* **Collected data**
----------

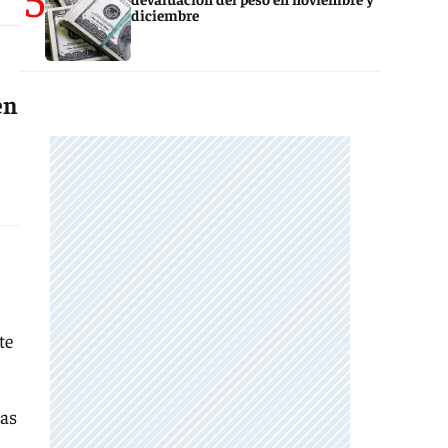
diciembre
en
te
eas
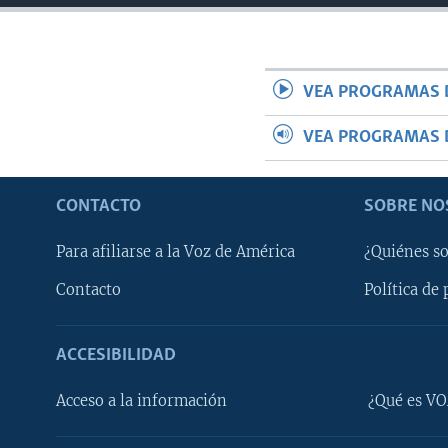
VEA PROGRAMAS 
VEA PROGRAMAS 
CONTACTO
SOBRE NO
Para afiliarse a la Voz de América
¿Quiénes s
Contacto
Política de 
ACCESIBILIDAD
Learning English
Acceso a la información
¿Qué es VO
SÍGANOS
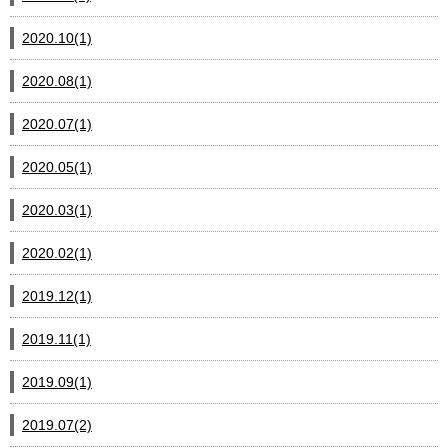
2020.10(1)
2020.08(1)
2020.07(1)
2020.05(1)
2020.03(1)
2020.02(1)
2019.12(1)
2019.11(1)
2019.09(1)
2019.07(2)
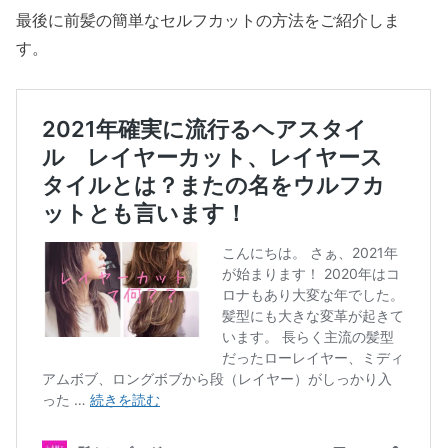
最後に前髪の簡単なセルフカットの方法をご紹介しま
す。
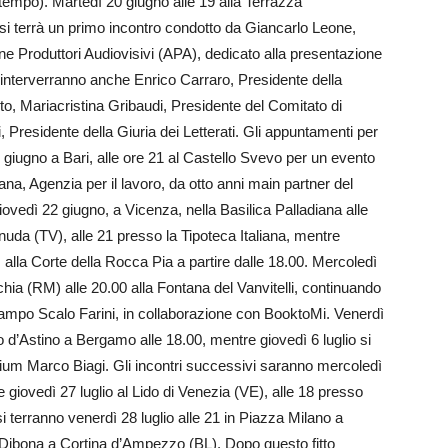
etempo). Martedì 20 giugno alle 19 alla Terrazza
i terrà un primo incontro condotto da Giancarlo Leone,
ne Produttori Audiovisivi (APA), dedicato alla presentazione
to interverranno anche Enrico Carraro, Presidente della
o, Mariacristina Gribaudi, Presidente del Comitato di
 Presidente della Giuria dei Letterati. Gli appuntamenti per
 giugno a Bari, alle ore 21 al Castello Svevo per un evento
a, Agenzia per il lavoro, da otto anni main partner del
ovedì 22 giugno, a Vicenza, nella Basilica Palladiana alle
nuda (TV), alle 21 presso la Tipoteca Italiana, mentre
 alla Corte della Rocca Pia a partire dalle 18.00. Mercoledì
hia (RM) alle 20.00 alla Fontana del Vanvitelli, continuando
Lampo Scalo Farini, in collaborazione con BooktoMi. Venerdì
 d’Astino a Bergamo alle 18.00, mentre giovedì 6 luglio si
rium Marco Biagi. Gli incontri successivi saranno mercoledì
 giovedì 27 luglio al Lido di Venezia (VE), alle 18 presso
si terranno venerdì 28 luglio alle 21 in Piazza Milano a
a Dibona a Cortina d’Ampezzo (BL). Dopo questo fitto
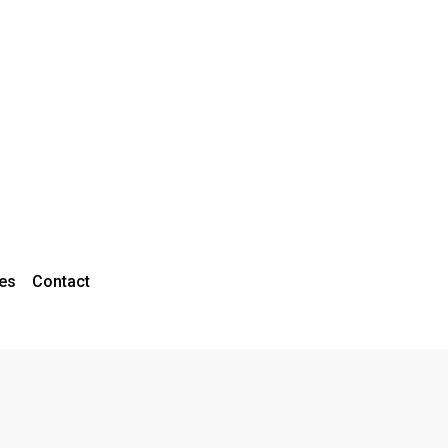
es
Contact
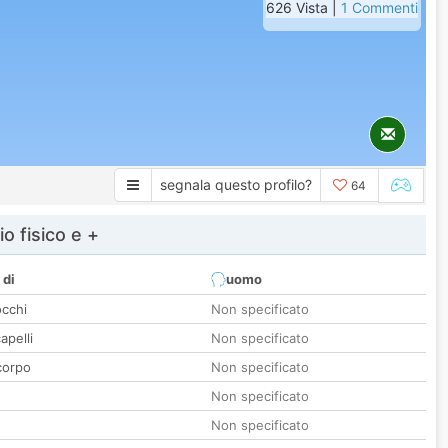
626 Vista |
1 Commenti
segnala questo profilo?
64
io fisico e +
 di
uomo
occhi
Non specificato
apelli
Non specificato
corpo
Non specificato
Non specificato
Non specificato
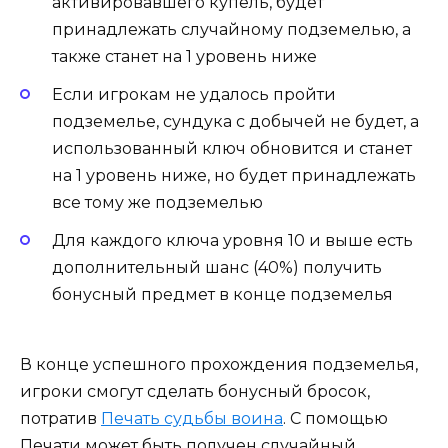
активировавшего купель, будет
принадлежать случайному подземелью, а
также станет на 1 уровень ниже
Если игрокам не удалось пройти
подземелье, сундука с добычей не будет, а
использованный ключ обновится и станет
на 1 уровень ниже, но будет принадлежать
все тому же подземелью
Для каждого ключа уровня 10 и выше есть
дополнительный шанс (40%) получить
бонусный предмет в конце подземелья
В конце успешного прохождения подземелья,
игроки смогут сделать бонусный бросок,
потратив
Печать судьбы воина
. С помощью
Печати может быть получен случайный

----------

* **Task item**
For this exercise, return every line from the data that holds the string "luglio".

* **Solution for this problem**
 d’Astino a Bergamo alle 18.00, mentre giovedì 6 luglio si
 giovedì 27 luglio al Lido di Venezia (VE), alle 18 presso
si terranno venerdì 28 luglio alle 21 in Piazza Milano a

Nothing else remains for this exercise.